Paper Yard Bags: Most cities cannot take yard waste in plastic bags. It’s better to have it loose in a dedicated trash can, or in paper yard bags like <<< these found at The Home Depot, and many other home improvement stores.
Rake: Clear beds first by raking leaves with plastic rake. Use a metal garden rake to loosen the topsoil/mix any remaining old mulch into the dirt. Evenly distribute.
Weed: If you can muster the strength, hand weeding things like clover and fern will allow you to dig down to the root and seed pockets – which makes it way harder for those garden invaders to come back so quickly. Dig up and discard dead plants, or ones you plan to replace this year.

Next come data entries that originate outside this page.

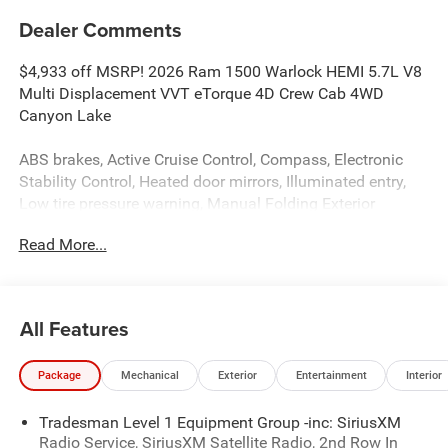
Dealer Comments
$4,933 off MSRP! 2026 Ram 1500 Warlock HEMI 5.7L V8
Multi Displacement VVT eTorque 4D Crew Cab 4WD
Canyon Lake
ABS brakes, Active Cruise Control, Compass, Electronic
Stability Control, Heated door mirrors, Illuminated entry,
Low tire pressure warning, Manual Folding Exterior
Mirrors, ParkView Rear Back-Up Camera, Remote keyless
Read More...
entry, Traction control.
The dealer has added these accessories to this vehicle:
All Features
- BED LINER ($599)
- SIDE STEPS ($999)
Package
Mechanical
Exterior
Entertainment
Interior
- Admin Fee ($899)
- CAPITAL 3M PROTECTION ($599)
Tradesman Level 1 Equipment Group -inc: SiriusXM
- WHEEL LOCKS ($199) Price includes: current rebates,
Radio Service, SiriusXM Satellite Radio, 2nd Row In
and is plus tax, tags, dealer added accessories and $899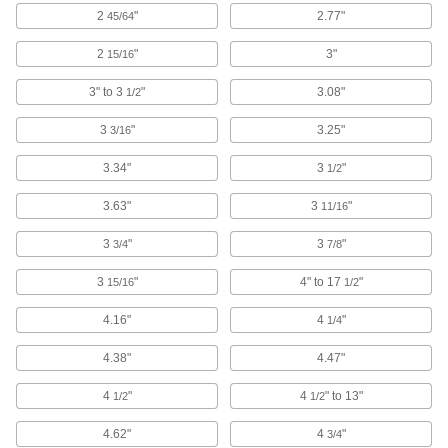
2
"
2.77"
45/64
Our most conductive metal for electrical
applications—all with material certificates for
2
"
3"
15/16
14 products
3" to 3
"
3.08"
1/2
Brass
3
"
3.25"
3/16
More machinable than copper and bronze—all
3.34"
3
"
1/2
60 products
3.63"
3
"
11/16
Carbon Fiber
The strongest composite we offer; comparable
3
"
3
"
3/4
7/8
in strength to 6061 aluminum but lighter in
3
"
4" to 17
"
15/16
1/2
12 products
4.16"
4
"
1/4
Fastening and Joining
4.38"
4.47"
Connectors for Telescoping Tubes
4
"
4
" to 13"
1/2
1/2
Lock tubes in place to create adjustable
structures, such as folding stands and extension
4.62"
4
"
3/4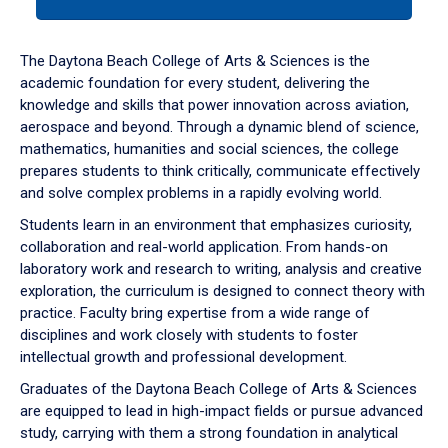
tab
or
down
The Daytona Beach College of Arts & Sciences is the
arrow
academic foundation for every student, delivering the
to
knowledge and skills that power innovation across aviation,
enter
aerospace and beyond. Through a dynamic blend of science,
a
mathematics, humanities and social sciences, the college
tabpanel.
prepares students to think critically, communicate effectively
and solve complex problems in a rapidly evolving world.
Students learn in an environment that emphasizes curiosity,
collaboration and real-world application. From hands-on
laboratory work and research to writing, analysis and creative
exploration, the curriculum is designed to connect theory with
practice. Faculty bring expertise from a wide range of
disciplines and work closely with students to foster
intellectual growth and professional development.
Graduates of the Daytona Beach College of Arts & Sciences
are equipped to lead in high-impact fields or pursue advanced
study, carrying with them a strong foundation in analytical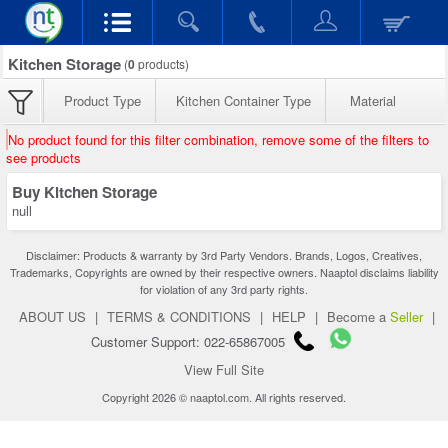
Kitchen Storage
(
0
products)
Product Type
Kitchen Container Type
Material
No product found for this filter combination, remove some of the filters to
see products
Buy Kitchen Storage
null
Disclaimer: Products & warranty by 3rd Party Vendors. Brands, Logos, Creatives,
Trademarks, Copyrights are owned by their respective owners. Naaptol disclaims liability
for violation of any 3rd party rights.
ABOUT US
|
TERMS & CONDITIONS
|
HELP
|
Become a
Seller
|
Customer Support: 022-65867005
View Full Site
Copyright 2026 © naaptol.com. All rights reserved.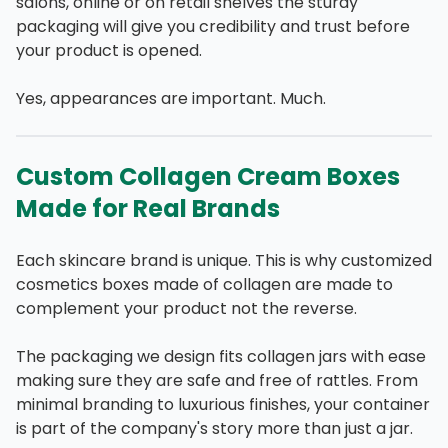
salons, online or on retail shelves the sturdy
packaging will give you credibility and trust before
your product is opened.
Yes, appearances are important. Much.
Custom Collagen Cream Boxes
Made for Real Brands
Each skincare brand is unique. This is why customized
cosmetics boxes made of collagen are made to
complement your product not the reverse.
The packaging we design fits collagen jars with ease
making sure they are safe and free of rattles. From
minimal branding to luxurious finishes, your container
is part of the company's story more than just a jar.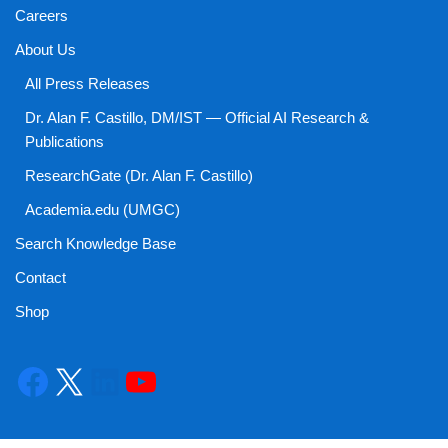
Careers
About Us
All Press Releases
Dr. Alan F. Castillo, DM/IST — Official AI Research &
Publications
ResearchGate (Dr. Alan F. Castillo)
Academia.edu (UMGC)
Search Knowledge Base
Contact
Shop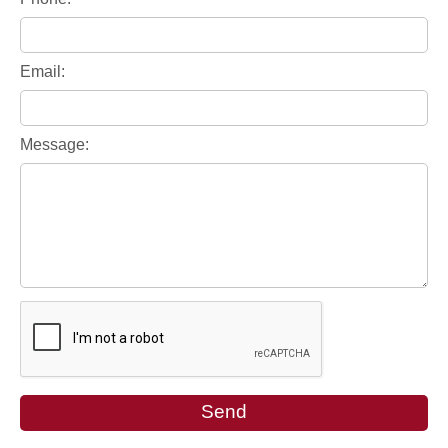
Email:
Message: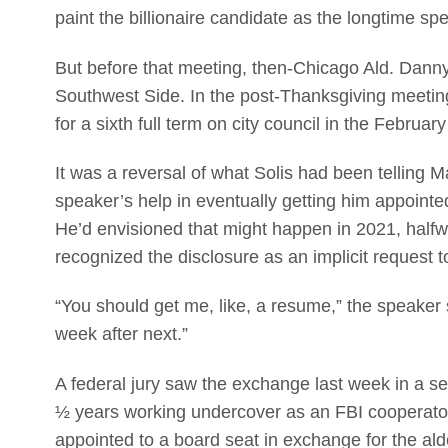
paint the billionaire candidate as the longtime sp
But before that meeting, then-Chicago Ald. Danny 
Southwest Side. In the post-Thanksgiving meeting
for a sixth full term on city council in the Februar
It was a reversal of what Solis had been telling M
speaker’s help in eventually getting him appointed
He’d envisioned that might happen in 2021, half
recognized the disclosure as an implicit request 
“You should get me, like, a resume,” the speaker 
week after next.”
A federal jury saw the exchange last week in a se
½ years working undercover as an FBI cooperator
appointed to a board seat in exchange for the ald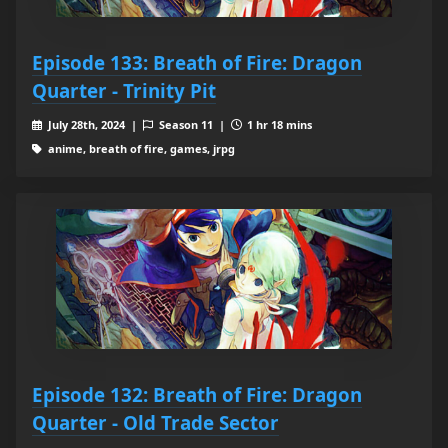
Episode 133: Breath of Fire: Dragon
Quarter - Trinity Pit
July 28th, 2024 |
Season 11 |
1 hr 18 mins
anime, breath of fire, games, jrpg
Episode 132: Breath of Fire: Dragon
Quarter - Old Trade Sector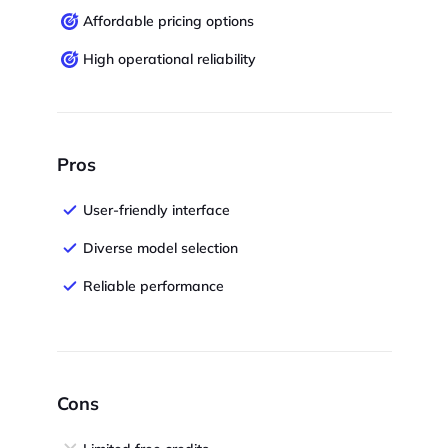
Affordable pricing options
High operational reliability
Pros
User-friendly interface
Diverse model selection
Reliable performance
Cons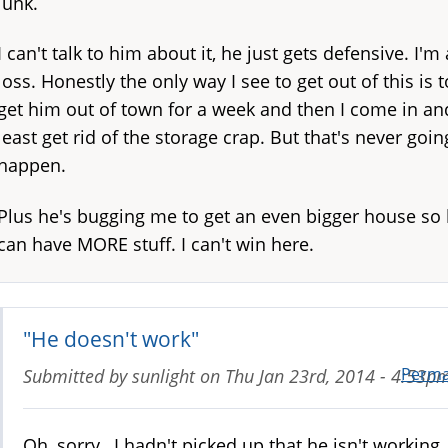
junk.
I can't talk to him about it, he just gets defensive. I'm 
loss. Honestly the only way I see to get out of this is t
get him out of town for a week and then I come in an
least get rid of the storage crap. But that's never goin
happen.
Plus he's bugging me to get an even bigger house so
can have MORE stuff. I can't win here.
"He doesn't work"
Perma
Submitted by
sunlight
on
Thu Jan 23rd, 2014 - 4:53p
Oh, sorry, I hadn't picked up that he isn't working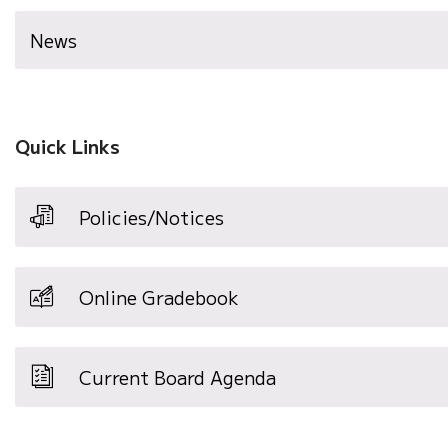
News
Quick Links
Policies/Notices
Online Gradebook
Current Board Agenda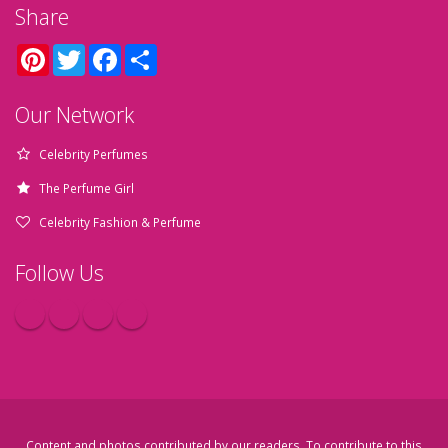
Share
Pinterest
Twitter
Facebook
Share
Our Network
Celebrity Perfumes
The Perfume Girl
Celebrity Fashion & Perfume
Follow Us
Content and photos contributed by our readers. To contribute to this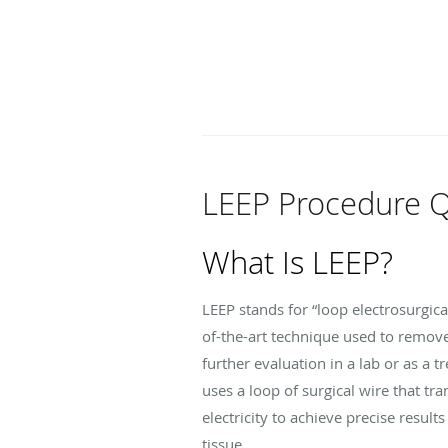
LEEP Procedure 
What Is LEEP?
LEEP stands for “loop electrosurgica
of-the-art technique used to remove
further evaluation in a lab or as a t
uses a loop of surgical wire that tr
electricity to achieve precise resul
tissue.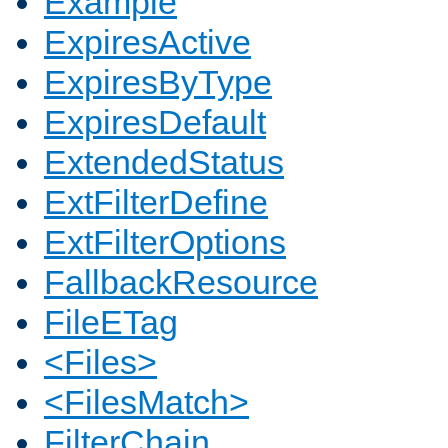
Example
ExpiresActive
ExpiresByType
ExpiresDefault
ExtendedStatus
ExtFilterDefine
ExtFilterOptions
FallbackResource
FileETag
<Files>
<FilesMatch>
FilterChain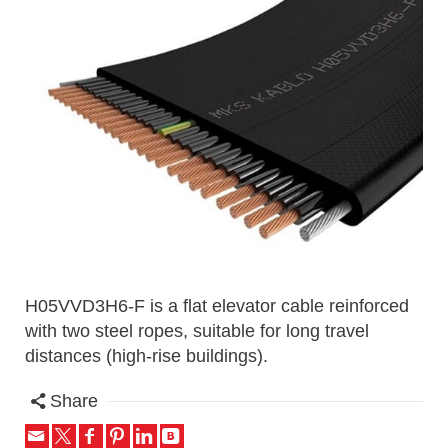
H05VVD3H6-F is a flat elevator cable reinforced
with two steel ropes, suitable for long travel
distances (high-rise buildings).
Share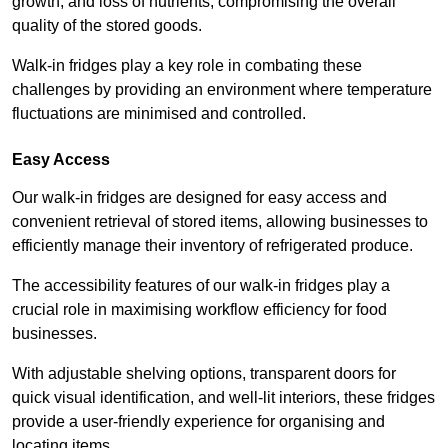
growth, and loss of nutrients, compromising the overall
quality of the stored goods.
Walk-in fridges play a key role in combating these
challenges by providing an environment where temperature
fluctuations are minimised and controlled.
Easy Access
Our walk-in fridges are designed for easy access and
convenient retrieval of stored items, allowing businesses to
efficiently manage their inventory of refrigerated produce.
The accessibility features of our walk-in fridges play a
crucial role in maximising workflow efficiency for food
businesses.
With adjustable shelving options, transparent doors for
quick visual identification, and well-lit interiors, these fridges
provide a user-friendly experience for organising and
locating items.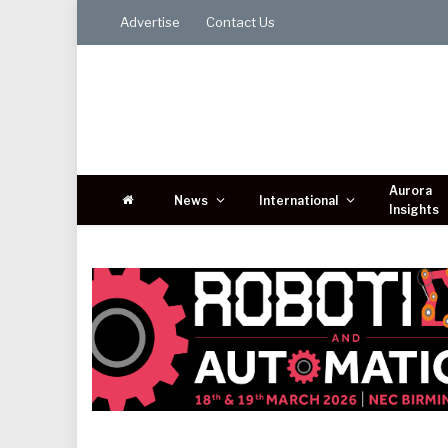
Advertise
Contact Us
Aurora
News
International
Insights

Newspaper: This is the Earth-friendly secret to fewer weeds in your garden beds! Newspaper allows water to get through and blocks weeds at the same time. Once you have raked, loosened, and evened out the topsoil, cover the beds with old newspapers. You want it to be about three pages thick. The thicker the newspaper layer, the less weeds can grow. In areas you plan to have potted plants or nothing at all, make your layers a couple of pages thicker. Use only matte newsprint pages, discard any of the glossy coated ones. Once you have blanketed your bed in newsprint, lightly shower the papers with water to get them to stay in place, then cover the whole area with a layer of mulch or pine bark nuggets.
In just a few hours time, you’ll have beautiful garden beds ready for all of your spring planting, OR if you never get around to flowers, you have perfectly manicured and mulched landscaping!
A quick guide for common Central Florida yard waste and debris:
“Yard waste” is natural, organic matter only. Meaning; grass clippings, leaves, branches, weeds, dirt, etc. Plastic mulch bags, old plant containers, nails, screws, and other random things you happen to find outside should go into the regular garbage.
- Palm fronds, can be stacked together or tied with jute or natural twine.
- Ties should be an organic material like jute or natural cotton. (Not the white or yellow plastic cord stuff.)
- Fill PAPER yard bags about 3/4 of the way to avoid ripping.
- Avoid those black plastic yard bags, even though the box says they are for yard waste. They don’t break down, so workers have to remove them.
- It’s fine to fill a can with loose clippings and leaves, you only need to bag or bundle items that are not in a can.
- Disperse heavier items among several cans (small tree trunks, branches, limbs, etc.) to offset the weight.
- Large twigs, trunks, branches, bamboo, etc. should be cut into 3’ segements and bundled.
- Our waste management company says you can typically put out as many cans and bundles as would fit in a large pick up truck bed.
Keep in mind, most yard waste is still tended to by hand by a small team of workers. Make sure your bins, bags, and bundles can be physically picked up to be dumped or hauled away. Over-filling bags and heavy trunk-filled garbage cans makes it really hard on workers, especially in the summer months.